How to do this on TMS320F28388D?

Thanks.

Alex

over 1 year ago

0 Allison Nguyen over 1 year ago

TI__Mastermind 24790 points

Hi Alex,

Can you specify how you are using this 10kHz PWM as an input? Are you generating this signal on the F2838x device and wanting to physically route it as an input (e.g. to an INPUT XBAR pin) and try to use this as an external syncing source for the sync source of another PWM? Or do you mean you are wanting to use the internal EPWM hardware to associate the two?
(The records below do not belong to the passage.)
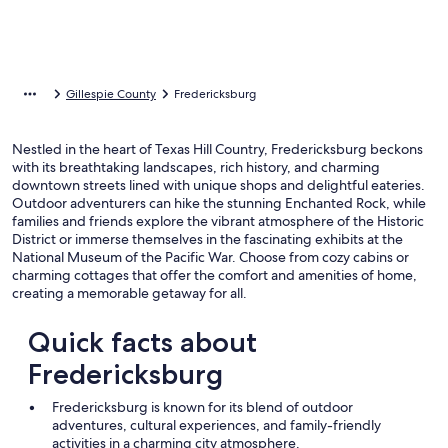
Gillespie County
Fredericksburg
Nestled in the heart of Texas Hill Country, Fredericksburg beckons
with its breathtaking landscapes, rich history, and charming
downtown streets lined with unique shops and delightful eateries.
Outdoor adventurers can hike the stunning Enchanted Rock, while
families and friends explore the vibrant atmosphere of the Historic
District or immerse themselves in the fascinating exhibits at the
National Museum of the Pacific War. Choose from cozy cabins or
charming cottages that offer the comfort and amenities of home,
creating a memorable getaway for all.
Quick facts about
Fredericksburg
Fredericksburg is known for its blend of outdoor
adventures, cultural experiences, and family-friendly
activities in a charming city atmosphere.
From what I've gleaned from your explanation, it seems like you can just use a single instance of PWM on F2838x to generate your EPWM signals (let's use EPWM1A and EPWM1B, for example). You can generate a 10kHz PWM signal for both channels (A and B) and then just use the deadband module to add rising edge delay on one channel with respect to the other. In this way, the signals are synced, but there is configurable rising edge delay on one of the channels.

To explain some of the calculations (if that is the source of confusion):

If you have a time-base clock (TBCLK) frequency 100MHz, this means that each TBCLK period = 1ns.
To have your 10kHz PWN frequency, if (for example) you were using up-count:
- TBPRD = (F_TBCLK/F_PWM) -1 = (100MHz/ 10kHz) -1 = 9999
Then, you can implement a rising edge delay (RED) on only one channel (using the deadband module)
- e.g. "Mode 7" from the device TRM deadband section:
- The TRM also explains that rising edge delay (RED) is equal to the DBRED register value multiplied by T_TBCLK:
  - RED = DBRED x T_TBCLK, where T_TBCLK is the period of TBCLK (the prescaled version of EPWMCLK)
  - This means that a DBRED of 5 is equivalent to 5 TBCLK period which would be 5ns
  - So to have a rising edge delay of 5-50 ns, you would apply a DBRED of 5-50.

Best Regards,

Allison

0 Aliaksandr Prybau over 1 year ago in reply to Allison Nguyen

Prodigy 10 points

Hello Allison,

thank you for your reply.

The input PWM signal is external signal from other clock source. The frequency of the input signal can be variable from 10kHz up to 50kHz.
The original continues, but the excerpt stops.